Until last summer, my management experience was limited to self-employment. Being promoted to team manager in a Fortune 500 company has been enlightening, requiring me to become a whole different type of leader. Based on feedback, I have attained success due to a few steadfast ideologies.
- I pride myself on being a source of knowledge for my team. Before becoming a manager, I performed the same duties as the staff I now oversee. I know their job, and I am able to disseminate information to them in an understandable manner that enforces the relevance to their everyday tasks. Surprisingly, not all corporate managers are familiar with the functions performed by their team. My team has confidence that I know what I am talking about. As a result, other teams/departments now come to my team for trusted answers.
- I communicate my high but attainable expectations to my team. And I make sure that I provide the tools and knowledge needed to excel. Our positions involve a fair amount of writing. While other managers settle for employee write ups that are unclear or difficult to decipher, I continually work with my team to improve their written verbiage and grammar. This will translate to more success for them in future endeavors, because written skills demonstrate competence and intelligence. My team knows that I truly want them to do well beyond this job, which encourages loyalty and the desire to perform at their best.
- Respect is an earned action. It is not a right afforded to anyone simply for having the title of Manager. It is earned through action and by treating my employees the way that I would want to be treated in their shoes.
- I believe that I empower my team. I do this by giving them confidence in their abilities, rather than babysitting them.
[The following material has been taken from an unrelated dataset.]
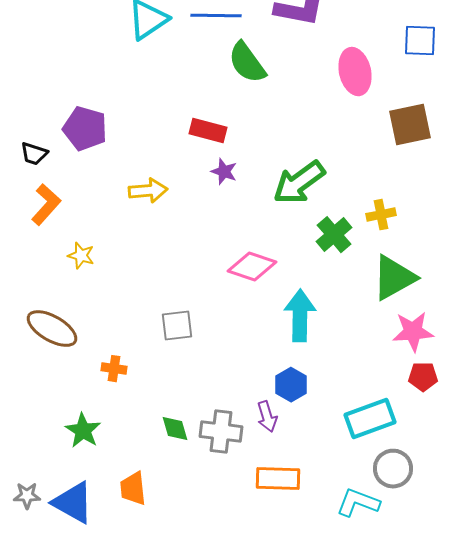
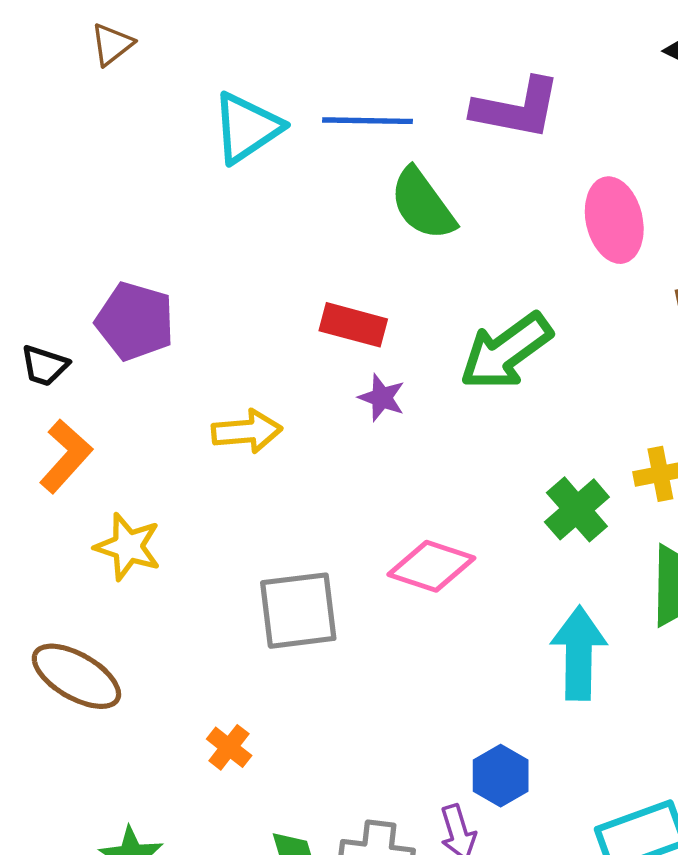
green arrow: (299, 183) -> (506, 351), moved
yellow star: (81, 256) -> (128, 547), size x1.4
cyan arrow: (300, 316) -> (579, 653), moved
gray square: (177, 326) -> (298, 611), moved, size x1.4
orange cross: (114, 369) -> (229, 747), moved, turned 30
I know their strengths, and when appropriate, allow them the freedom to showcase their competence while working to improve any areas of opportunity. One employee was an adequate performer on his previous team where all of his work was double-checked despite his work quality and tenure, causing him to second-guess himself. After moving to my team, he was allowed to finalize his own work, and with the resulting self-confidence, became the department’s top producer.
Different leadership positions require different styles, and I have made some mistakes along the way, but I’ve learned from them. Using what I know, I strive to bring out the best in my team every day.